Courtesy: Studio Gang

Last year, the Missouri legislature earmarked $25 million toward transforming an obscure port at the town of Herculaneum, just south of St. Louis, as a strategic link in a planned inland network that would deliver raw goods and other products between the heartland and the Gulf of Mexico via speedy, LNG-powered barges. Anchored south of New Orleans, that network would include river ports at Kansas City, Joliet, Little Rock and Memphis. APM Terminals, which operates a global ports network, is developing a multi-modal hub in Louisiana’s Plaquemines Parish, near the mouth of the Mississippi.

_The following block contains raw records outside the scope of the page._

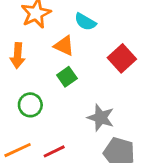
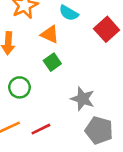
red square: (122, 58) -> (107, 29), moved

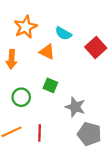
green square: (52, 62) -> (50, 85), moved, turned -32
red line: (41, 129) -> (40, 133), turned -63

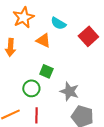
green circle: (21, 97) -> (31, 88), moved

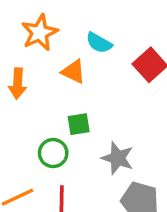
green square: (46, 71) -> (79, 124), turned -32

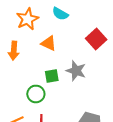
cyan semicircle: (99, 43) -> (60, 14), moved
gray star: (118, 158) -> (76, 71), moved

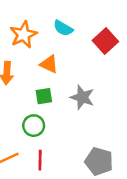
red square: (96, 39) -> (105, 41), moved
green square: (52, 76) -> (44, 96), moved

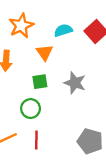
cyan semicircle: (63, 28) -> (63, 30), moved, turned 132
orange triangle: (49, 64) -> (45, 53), turned 30

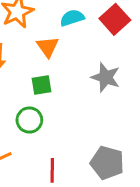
gray star: (75, 83) -> (106, 77), moved
red line: (36, 140) -> (52, 170), moved

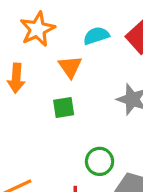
green circle: (29, 120) -> (100, 161), moved

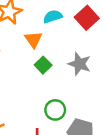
green square: (64, 108) -> (43, 65), moved, turned -35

Port KC is eager for a piece of the action. Mark Coulter, the development agency’s vice president and general counsel, says a marketing study by KPMG revealed the Kansas City port as second only to Chicago in the Midwest as the final delivery point for inbound river cargo.

This is a generational project, 50 or even 100 years.”

— Mark Coulter, Vice President, Port KC

“Nobody exactly knew how much freight was coming in and out of Kansas City,” Coulter told a forum last spring. “Being second to Chicago kind of surprised us. We need to be sure that we’re well positioned so that Kansas City is not a holdup in the supply chain. Being at the tail end of it is just as important as the beginning of it on the coasts.”

Port KC is in the advanced planning stages for another of the Midwest region’s most ambitious infrastructure projects, its sprawling Missouri River Terminal, envisioned as a massive intermodal port on the 415-acre site of a former steel mill. The site, which enjoys close proximity to Interstate 35 and Class I railroads, received a recent boost in the form of a $10 million planning grant from the U.S. Department of Transportation. The final price tag, officials say, is likely to be in the range of a half-billion dollars.

“We’re looking out more than the next investment cycle,” says Coulter. “This is a generational project, 50 or even 100 years. The grant is giving us the opportunity to kick it off and to eventually help attract the big dollars we are going to need.”